The rescuer strikes examined by Yusufzai all appear to have been aimed at very senior militants – so-called High Value Targets. Under international humanitarian law, the greater the threat a target represents, and the more imminent that threat is deemed to be, the greater the leeway for targeting. The Bureau’s findings suggest that strikes on rescuers are still permitted in certain circumstances, such as in the pursuit of a high value target such as Yahya al-Libi.

The Bureau’s original investigation into the deliberate targeting of rescuers found that a significant number of civilians had been reported killed, alongside Taliban rescuers.

It was the presence of civilians amid groups of rescuers which meant the US may have committed war crimes, according to the UN’s special rapporteur on extrajudicial executions. Christof Heyns noted in June 2012:

If civilian ‘rescuers’ are indeed being intentionally targeted, there is no doubt about the law: those strikes are a war crime.

Heyns’ colleague Ben Emmerson QC, UN special rapporteur on torture, also told reporters in October 2012: ‘The Bureau has alleged that since President Obama took office at least 50 civilians were killed in follow-up strikes when they had gone to help victims and more than 20 civilians have also been attacked in deliberate strikes on funerals and mourners. Christof Heyns… has described such attacks, if they prove to have happened, as war crimes. I would endorse that view.’

The Bureau understands that Emmerson’s ongoing UN investigation into drone strikes is likely to engage with the issue of targeting first responders.

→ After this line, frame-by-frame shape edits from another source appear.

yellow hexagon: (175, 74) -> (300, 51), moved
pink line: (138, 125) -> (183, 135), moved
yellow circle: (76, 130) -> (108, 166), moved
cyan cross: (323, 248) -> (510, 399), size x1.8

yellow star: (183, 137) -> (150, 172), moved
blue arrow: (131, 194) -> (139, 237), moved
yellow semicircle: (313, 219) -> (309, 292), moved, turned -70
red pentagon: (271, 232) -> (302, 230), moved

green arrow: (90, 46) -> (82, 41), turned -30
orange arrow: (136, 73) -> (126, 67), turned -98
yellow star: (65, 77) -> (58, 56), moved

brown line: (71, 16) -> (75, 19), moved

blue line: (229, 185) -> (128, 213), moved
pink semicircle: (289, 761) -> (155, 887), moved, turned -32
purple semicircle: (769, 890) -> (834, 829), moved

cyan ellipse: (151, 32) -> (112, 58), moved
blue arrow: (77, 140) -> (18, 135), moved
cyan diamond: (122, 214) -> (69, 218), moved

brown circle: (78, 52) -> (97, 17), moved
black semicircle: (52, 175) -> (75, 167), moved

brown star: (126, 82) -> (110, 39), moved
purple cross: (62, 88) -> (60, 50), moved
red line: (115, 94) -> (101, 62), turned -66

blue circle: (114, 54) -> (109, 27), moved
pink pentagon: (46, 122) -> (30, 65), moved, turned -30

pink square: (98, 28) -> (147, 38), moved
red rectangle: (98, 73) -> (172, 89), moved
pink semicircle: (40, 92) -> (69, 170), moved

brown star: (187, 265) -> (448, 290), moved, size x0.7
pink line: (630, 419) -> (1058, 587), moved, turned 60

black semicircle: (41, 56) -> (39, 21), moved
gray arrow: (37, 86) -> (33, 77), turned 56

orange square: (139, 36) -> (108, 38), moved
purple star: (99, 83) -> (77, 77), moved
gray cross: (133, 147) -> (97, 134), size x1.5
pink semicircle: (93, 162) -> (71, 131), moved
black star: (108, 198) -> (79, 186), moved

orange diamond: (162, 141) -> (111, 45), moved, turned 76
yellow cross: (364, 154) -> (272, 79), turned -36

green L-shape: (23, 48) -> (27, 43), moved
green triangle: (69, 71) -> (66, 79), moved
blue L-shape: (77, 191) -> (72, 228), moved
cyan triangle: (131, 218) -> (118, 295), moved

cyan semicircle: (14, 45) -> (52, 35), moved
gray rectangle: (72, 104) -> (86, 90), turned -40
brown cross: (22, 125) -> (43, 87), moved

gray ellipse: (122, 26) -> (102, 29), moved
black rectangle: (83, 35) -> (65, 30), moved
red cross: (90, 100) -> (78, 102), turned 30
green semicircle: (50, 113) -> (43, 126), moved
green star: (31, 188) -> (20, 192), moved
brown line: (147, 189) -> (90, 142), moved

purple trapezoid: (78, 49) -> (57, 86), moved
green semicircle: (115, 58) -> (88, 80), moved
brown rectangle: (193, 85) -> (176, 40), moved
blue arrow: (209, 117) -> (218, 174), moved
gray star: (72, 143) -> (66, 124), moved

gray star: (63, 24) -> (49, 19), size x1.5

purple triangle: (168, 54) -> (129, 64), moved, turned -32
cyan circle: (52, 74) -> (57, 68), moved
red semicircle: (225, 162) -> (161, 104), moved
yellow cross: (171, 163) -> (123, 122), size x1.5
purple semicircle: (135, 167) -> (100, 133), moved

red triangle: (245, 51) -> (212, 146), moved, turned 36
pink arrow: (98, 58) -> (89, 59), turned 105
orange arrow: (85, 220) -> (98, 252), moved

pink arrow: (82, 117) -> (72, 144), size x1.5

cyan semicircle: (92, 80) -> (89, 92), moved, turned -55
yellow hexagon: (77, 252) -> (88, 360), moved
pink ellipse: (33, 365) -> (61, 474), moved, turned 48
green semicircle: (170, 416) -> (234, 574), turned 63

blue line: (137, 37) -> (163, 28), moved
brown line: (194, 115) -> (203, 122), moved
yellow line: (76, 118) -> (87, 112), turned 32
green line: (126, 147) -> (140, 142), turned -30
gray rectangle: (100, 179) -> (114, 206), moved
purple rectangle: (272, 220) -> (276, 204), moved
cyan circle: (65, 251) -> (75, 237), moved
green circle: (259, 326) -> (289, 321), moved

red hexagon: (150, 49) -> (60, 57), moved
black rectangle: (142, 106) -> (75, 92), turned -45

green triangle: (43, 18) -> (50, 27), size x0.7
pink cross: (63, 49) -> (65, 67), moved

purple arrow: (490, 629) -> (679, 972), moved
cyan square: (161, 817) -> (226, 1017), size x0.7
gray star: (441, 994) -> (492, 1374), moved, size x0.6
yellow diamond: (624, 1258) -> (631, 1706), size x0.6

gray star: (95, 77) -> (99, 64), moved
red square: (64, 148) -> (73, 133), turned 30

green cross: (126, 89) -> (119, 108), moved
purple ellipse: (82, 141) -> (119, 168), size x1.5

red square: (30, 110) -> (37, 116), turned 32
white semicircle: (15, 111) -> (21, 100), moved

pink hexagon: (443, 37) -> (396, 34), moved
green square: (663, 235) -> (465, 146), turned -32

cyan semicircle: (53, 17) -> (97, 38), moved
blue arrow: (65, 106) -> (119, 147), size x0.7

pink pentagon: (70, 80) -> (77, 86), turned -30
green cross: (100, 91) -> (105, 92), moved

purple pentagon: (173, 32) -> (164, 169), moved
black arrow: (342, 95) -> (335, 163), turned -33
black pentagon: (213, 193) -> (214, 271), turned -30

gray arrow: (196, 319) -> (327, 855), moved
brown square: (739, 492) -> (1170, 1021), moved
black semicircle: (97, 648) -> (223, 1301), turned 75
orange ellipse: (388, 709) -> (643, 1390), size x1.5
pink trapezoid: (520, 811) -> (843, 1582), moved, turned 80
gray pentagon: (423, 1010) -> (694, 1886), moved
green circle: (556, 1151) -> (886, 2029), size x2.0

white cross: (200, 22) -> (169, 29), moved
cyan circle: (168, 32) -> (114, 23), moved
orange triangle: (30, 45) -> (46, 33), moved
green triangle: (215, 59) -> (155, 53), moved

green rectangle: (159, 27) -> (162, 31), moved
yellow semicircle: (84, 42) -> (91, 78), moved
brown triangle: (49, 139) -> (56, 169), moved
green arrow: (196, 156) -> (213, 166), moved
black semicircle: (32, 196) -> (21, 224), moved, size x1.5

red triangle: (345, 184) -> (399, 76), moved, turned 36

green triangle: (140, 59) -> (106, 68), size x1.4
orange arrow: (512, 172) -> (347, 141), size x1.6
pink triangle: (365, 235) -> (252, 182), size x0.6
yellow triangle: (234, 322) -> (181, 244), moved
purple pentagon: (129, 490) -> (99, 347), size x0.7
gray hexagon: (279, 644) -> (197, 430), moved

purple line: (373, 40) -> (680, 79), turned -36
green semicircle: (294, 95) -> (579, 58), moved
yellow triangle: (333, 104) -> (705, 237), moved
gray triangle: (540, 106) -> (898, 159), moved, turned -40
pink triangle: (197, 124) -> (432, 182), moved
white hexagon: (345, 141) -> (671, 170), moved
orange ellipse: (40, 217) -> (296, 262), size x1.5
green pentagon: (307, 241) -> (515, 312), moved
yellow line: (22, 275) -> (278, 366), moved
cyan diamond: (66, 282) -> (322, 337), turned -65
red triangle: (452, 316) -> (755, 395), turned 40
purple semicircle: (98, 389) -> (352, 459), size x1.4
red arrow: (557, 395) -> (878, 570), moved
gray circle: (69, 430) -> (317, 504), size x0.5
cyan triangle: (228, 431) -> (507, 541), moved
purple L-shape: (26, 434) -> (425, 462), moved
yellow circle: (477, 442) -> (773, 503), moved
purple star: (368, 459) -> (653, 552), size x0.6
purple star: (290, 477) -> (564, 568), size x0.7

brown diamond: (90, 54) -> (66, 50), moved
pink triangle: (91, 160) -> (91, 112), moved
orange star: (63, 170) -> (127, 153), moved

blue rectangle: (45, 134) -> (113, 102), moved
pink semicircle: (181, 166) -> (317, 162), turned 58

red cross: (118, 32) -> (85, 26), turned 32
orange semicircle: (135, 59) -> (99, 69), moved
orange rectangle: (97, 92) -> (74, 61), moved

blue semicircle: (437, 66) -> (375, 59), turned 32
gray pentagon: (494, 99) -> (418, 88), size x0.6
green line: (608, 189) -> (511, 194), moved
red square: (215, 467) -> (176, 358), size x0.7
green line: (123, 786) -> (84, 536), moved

Bureau field researcher Mushtaq Yusufzai notes that civilians now rarely appear to take part in rescue operations, and are often prevented from doing so by militants. They also fear further CIA attacks, he says.

As Bureau field researcher Mushtaq Yusufzai notes, civilians now rarely appear to take part in rescue operations’

Sarah Knuckey is an international lawyer at the Center for Human Rights and Global Justice, based at New York University’s School of Law. An adviser to UN rapporteur Christof Heyns, Knuckey also co-authored the 2012 report Living Under Drones, which gathered substantial testimony in Pakistan about strikes on rescuers.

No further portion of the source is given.